## Task prompt
Set down, please, without alteration, the lines of the entries below from the first through the one containing "The height and".

▼▼▼

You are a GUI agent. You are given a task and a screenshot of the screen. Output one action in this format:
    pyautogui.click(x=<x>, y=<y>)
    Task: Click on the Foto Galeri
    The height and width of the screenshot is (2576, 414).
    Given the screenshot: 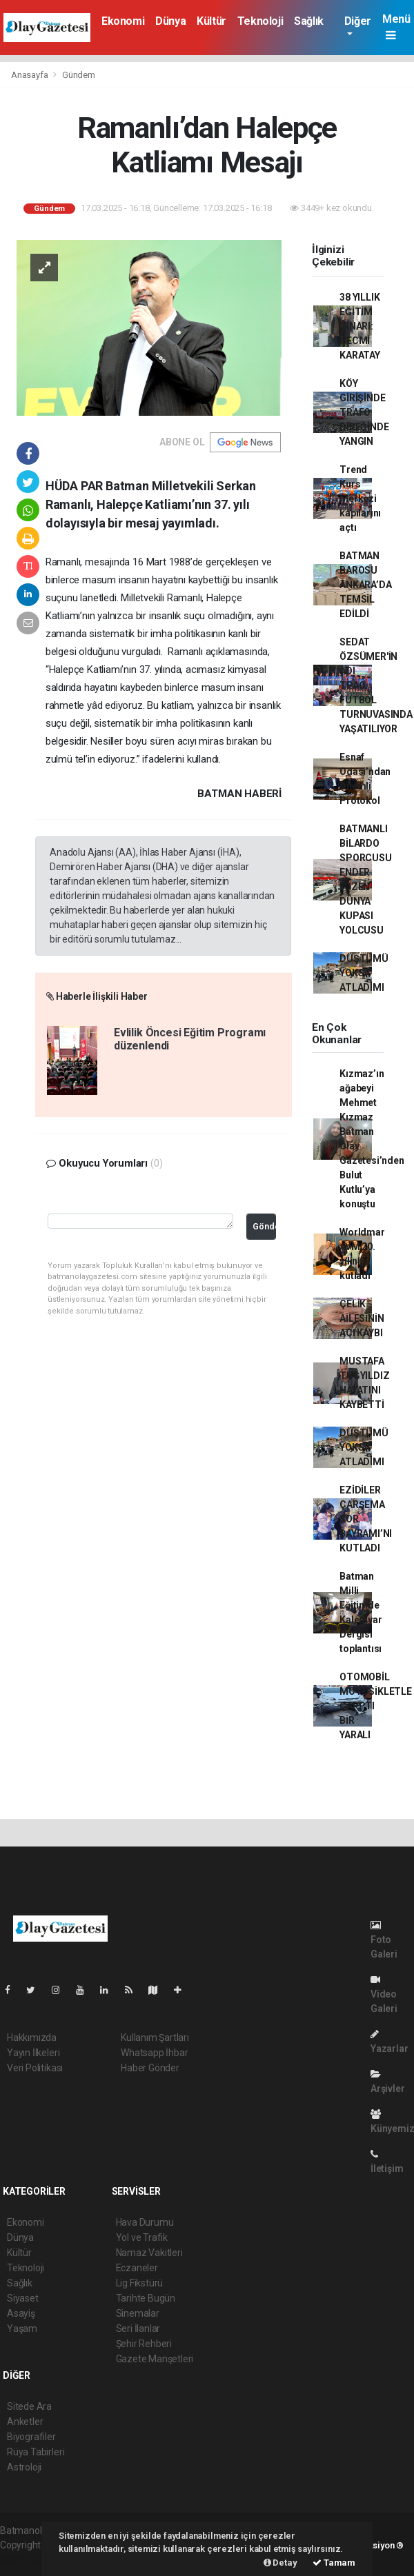 What is the action you would take?
    pyautogui.click(x=384, y=1940)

▲▲▲

## Exercise output
You are a GUI agent. You are given a task and a screenshot of the screen. Output one action in this format:
    pyautogui.click(x=<x>, y=<y>)
    Task: Click on the Foto Galeri
    The height and width of the screenshot is (2576, 414).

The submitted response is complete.